Others are the Southeast Asian Journal of English Language Studies, Nordic Journal of African Studies, Poznań Studies in Contemporary Linguistics, Castalia: A Journal of Multicultural and Multidisciplinary Studies, IHAFA: A Journal of African Studies, Language, Literature and Communication: A Multidisciplinary Journal of the Arts, Ibadan Journal of Humanities, the Ibadan Journal of English Studies, the Journal of the Nigeria English Studies Association (JNESA) and the Journal of Language and Culture.

He is the author of Aspects of Chomskyan Grammar and Introduction to English Grammar and Composition. He edited Effective Communication and Writing Skills: A Textbook for GES 201: Use of English II and English Grammar and Usage: a Textbook for GES 101: Use of English 1.

== Administrative experience ==
Lamidi is a member of the University of Ibadan Senate.

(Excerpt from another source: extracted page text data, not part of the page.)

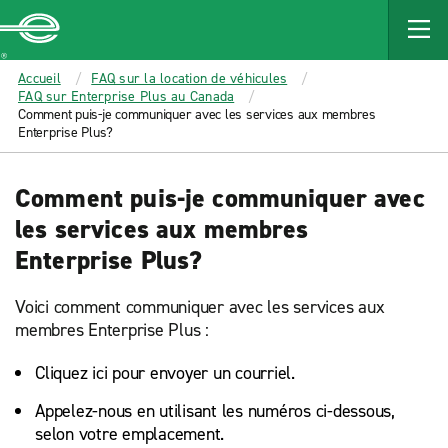
MAIN
CONTENT
Enterprise
Accueil
FAQ sur la location de véhicules
FAQ sur Enterprise Plus au Canada
Comment puis-je communiquer avec les services aux membres
Enterprise Plus?
Comment puis-je communiquer avec
les services aux membres
Enterprise Plus?
Voici comment communiquer avec les services aux
membres Enterprise Plus :
Cliquez ici pour envoyer un courriel.
Appelez-nous en utilisant les numéros ci-dessous,
selon votre emplacement.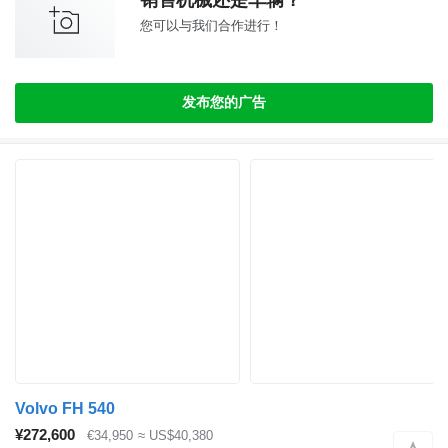
销售机械还是车辆？
您可以与我们合作进行！
发布您的广告
Volvo FH 540
¥272,600
€34,950
≈ US$40,380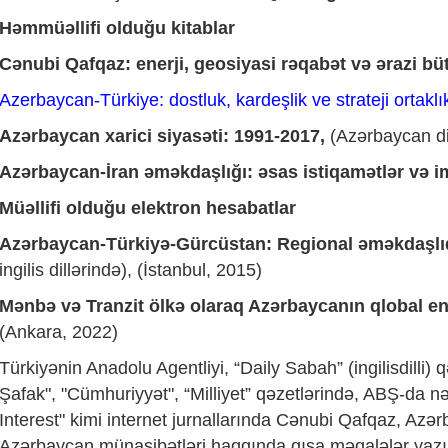
Həmmüəllifi olduğu kitablar
Cənubi Qafqaz: enerji, geosiyasi rəqabət və ərazi bü
Azerbaycan-Türkiye: dostluk, kardeşlik ve strateji ortaklı
Azərbaycan xarici siyasəti: 1991-2017,
(Azərbaycan dil
Azərbaycan-İran əməkdaşlığı: əsas istiqamətlər və i
Müəllifi olduğu elektron hesabatlar
Azərbaycan-Türkiyə-Gürcüstan: Regional əməkdaşlı
ingilis dillərində), (İstanbul, 2015)
Mənbə və Tranzit ölkə olaraq Azərbaycanın qlobal ene
(Ankara, 2022)
Türkiyənin Anadolu Agentliyi, “Daily Sabah” (ingilisdilli) qə
Şafak", "Cümhuriyyət", “Milliyet” qəzetlərində, ABŞ-da nə
Interest" kimi internet jurnallarında Cənubi Qafqaz, Azər
Azərbaycan münasibətləri haqqında qısa məqalələr yazı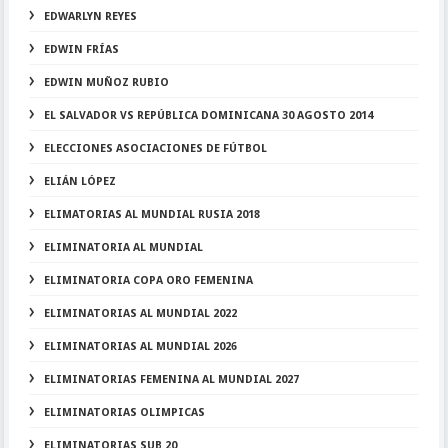
EDWARLYN REYES
EDWIN FRÍAS
EDWIN MUÑOZ RUBIO
EL SALVADOR VS REPÚBLICA DOMINICANA 30 AGOSTO 2014
ELECCIONES ASOCIACIONES DE FÚTBOL
ELIÁN LÓPEZ
ELIMATORIAS AL MUNDIAL RUSIA 2018
ELIMINATORIA AL MUNDIAL
ELIMINATORIA COPA ORO FEMENINA
ELIMINATORIAS AL MUNDIAL 2022
ELIMINATORIAS AL MUNDIAL 2026
ELIMINATORIAS FEMENINA AL MUNDIAL 2027
ELIMINATORIAS OLIMPICAS
ELIMINATORIAS SUB 20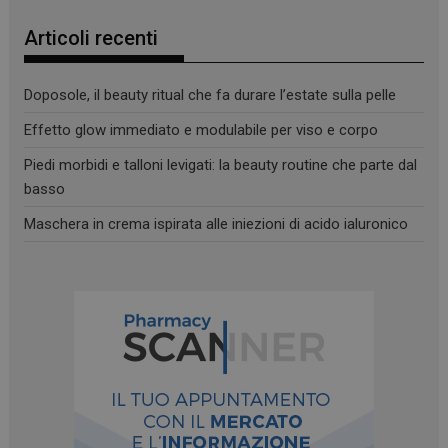
Articoli recenti
Doposole, il beauty ritual che fa durare l’estate sulla pelle
Effetto glow immediato e modulabile per viso e corpo
Piedi morbidi e talloni levigati: la beauty routine che parte dal
basso
Maschera in crema ispirata alle iniezioni di acido ialuronico
_ga_YJ0035S3E9
.panoramacosmetico.it
1 anno 1
mese
CookieScriptConsent
5 mesi 3
CookieScript
settimane
www.panoramacosmetico.it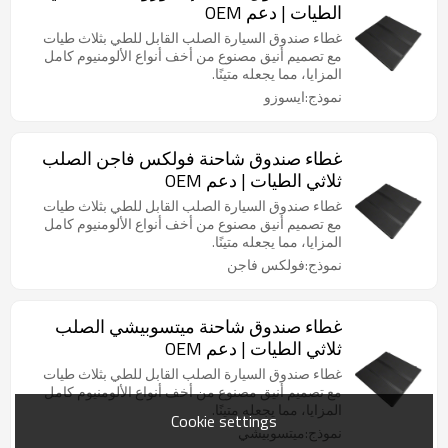
الطيات | دعم OEM
غطاء صندوق السيارة الصلب القابل للطي بثلاث طيات
مع تصميم أنيق مصنوع من أخف أنواع الألومنيوم كامل
المزايا، مما يجعله متينًا.
نموذج:ايسوزو
غطاء صندوق شاحنة فولكس فاجن الصلب
ثلاثي الطيات | دعم OEM
غطاء صندوق السيارة الصلب القابل للطي بثلاث طيات
مع تصميم أنيق مصنوع من أخف أنواع الألومنيوم كامل
المزايا، مما يجعله متينًا.
نموذج:فولكس فاجن
غطاء صندوق شاحنة ميتسوبيشي الصلب
ثلاثي الطيات | دعم OEM
غطاء صندوق السيارة الصلب القابل للطي بثلاث طيات
مع تصميم أنيق مصنوع من أخف أنواع الألومنيوم كامل
المزايا، مما يجعله متينًا.
Cookie settings
نموذج:ميتسوبيشي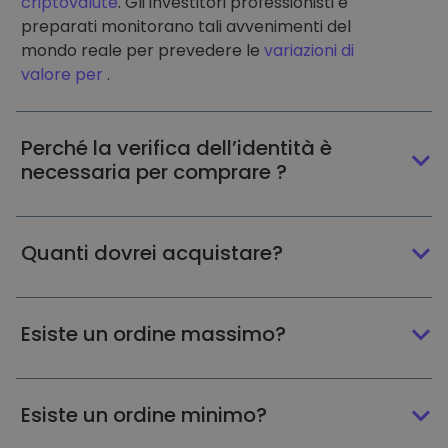
criptovalute
. Gli investitori professionisti e
preparati monitorano tali avvenimenti del
mondo reale per prevedere le
variazioni di
valore per
.
Perché la verifica dell’identità è
necessaria per comprare ?
Quanti dovrei acquistare?
Esiste un ordine massimo?
Esiste un ordine minimo?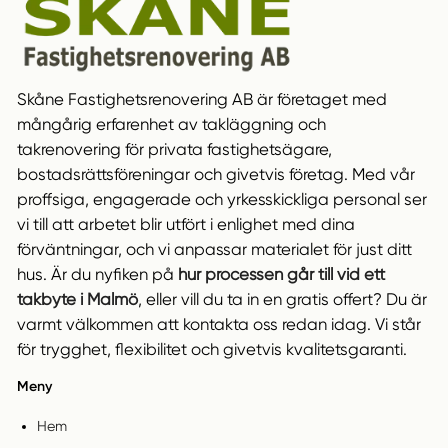
Skåne Fastighetsrenovering AB är företaget med
mångårig erfarenhet av takläggning och
takrenovering för privata fastighetsägare,
bostadsrättsföreningar och givetvis företag. Med vår
proffsiga, engagerade och yrkesskickliga personal ser
vi till att arbetet blir utfört i enlighet med dina
förväntningar, och vi anpassar materialet för just ditt
hus. Är du nyfiken på
hur processen går till vid ett
takbyte i Malmö
, eller vill du ta in en gratis offert? Du är
varmt välkommen att kontakta oss redan idag. Vi står
för trygghet, flexibilitet och givetvis kvalitetsgaranti.
Meny
Hem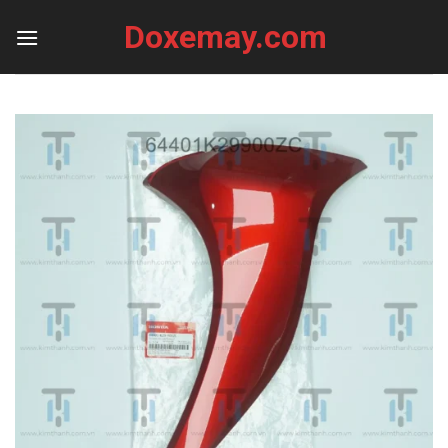
Skip
Doxemay.com
to
content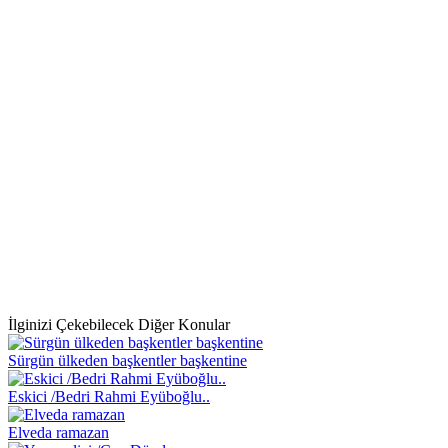
İlginizi Çekebilecek Diğer Konular
Sürgün ülkeden başkentler başkentine
Eskici /Bedri Rahmi Eyüboğlu..
Elveda ramazan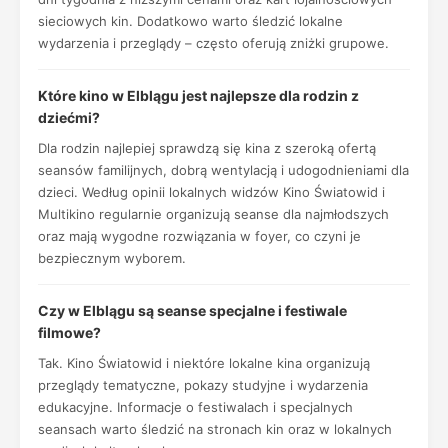
sieciowych kin. Dodatkowo warto śledzić lokalne
wydarzenia i przeglądy – często oferują zniżki grupowe.
Które kino w Elblągu jest najlepsze dla rodzin z
dziećmi?
Dla rodzin najlepiej sprawdzą się kina z szeroką ofertą
seansów familijnych, dobrą wentylacją i udogodnieniami dla
dzieci. Według opinii lokalnych widzów Kino Światowid i
Multikino regularnie organizują seanse dla najmłodszych
oraz mają wygodne rozwiązania w foyer, co czyni je
bezpiecznym wyborem.
Czy w Elblągu są seanse specjalne i festiwale
filmowe?
Tak. Kino Światowid i niektóre lokalne kina organizują
przeglądy tematyczne, pokazy studyjne i wydarzenia
edukacyjne. Informacje o festiwalach i specjalnych
seansach warto śledzić na stronach kin oraz w lokalnych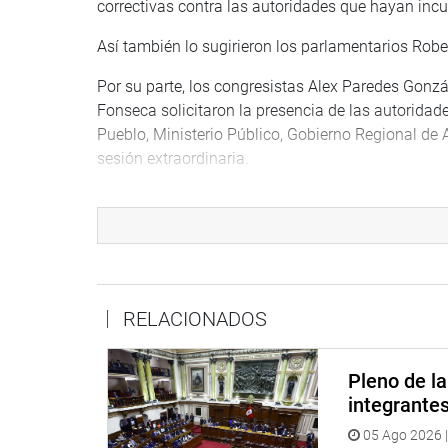
correctivas contra las autoridades que hayan incu
Así también lo sugirieron los parlamentarios Rob
Por su parte, los congresistas Alex Paredes Gonz
Fonseca solicitaron la presencia de las autoridades
Pueblo, Ministerio Público, Gobierno Regional de
sesión extraordinaria.
“Considero que el ministro debe ser citado nuevam
cuentas a la población”, sostuvo el parlamentari
Rojas.
DICTÁMENES
RELACIONADOS
De otro lado, la comisión aprobó, con 17 votos a f
Ley 8123/2023-CR, Ley que crea la Universidad N
Huancavelica.
Pleno de l
integrante
Asimismo, con 14 votos a favor y 6 abstenciones 
05 Ago 2026 |
ley 3009/2022-CR y 4006/2022-CR, Ley que declara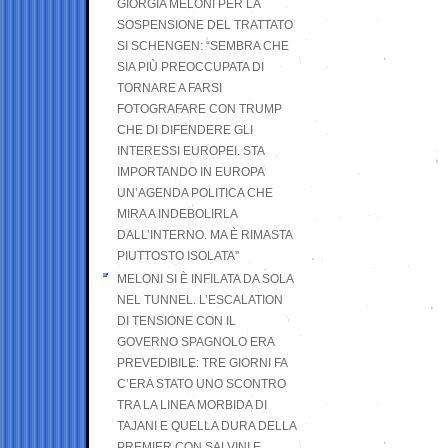
GIORGIA MELONI PER LA
SOSPENSIONE DEL TRATTATO
SI SCHENGEN: “SEMBRA CHE
SIA PIÙ PREOCCUPATA DI
TORNARE A FARSI
FOTOGRAFARE CON TRUMP
CHE DI DIFENDERE GLI
INTERESSI EUROPEI. STA
IMPORTANDO IN EUROPA
UN’AGENDA POLITICA CHE
MIRA A INDEBOLIRLA
DALL’INTERNO. MA È RIMASTA
PIUTTOSTO ISOLATA”
MELONI SI È INFILATA DA SOLA
NEL TUNNEL. L’ESCALATION
DI TENSIONE CON IL
GOVERNO SPAGNOLO ERA
PREVEDIBILE: TRE GIORNI FA
C’ERA STATO UNO SCONTRO
TRA LA LINEA MORBIDA DI
TAJANI E QUELLA DURA DELLA
PREMIER CON SALVINI E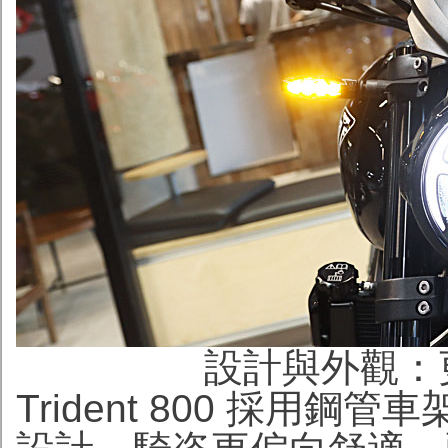
設計與外觀：
Trident 800 採用鋼管車架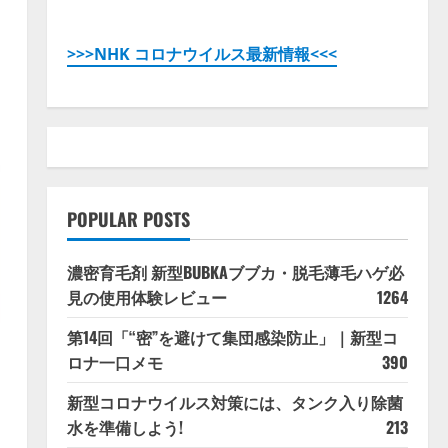
>>>NHK コロナウイルス最新情報<<<
POPULAR POSTS
濃密育毛剤 新型BUBKAブブカ・脱毛薄毛ハゲ必
見の使用体験レビュー
1264
第14回「“密”を避けて集団感染防止」｜新型コ
ロナ一口メモ
390
新型コロナウイルス対策には、タンク入り除菌
水を準備しよう!
213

He was a Local Organising Committee Member for West Africa Linguistic Society Conference in 2004 and 2013 and that of the Faculty Biennial International Conference in 2011 and 2013. He served as Staff Adviser of Association of Students of English, UI.

== Personal life ==
He is a member of the University of Ibadan Muslim Community and Editorial Adviser to Adh-Dhiikr Magazine, a publication of the Muslim Students' Society of Nigeria, University of Ibadan (MSSNUI).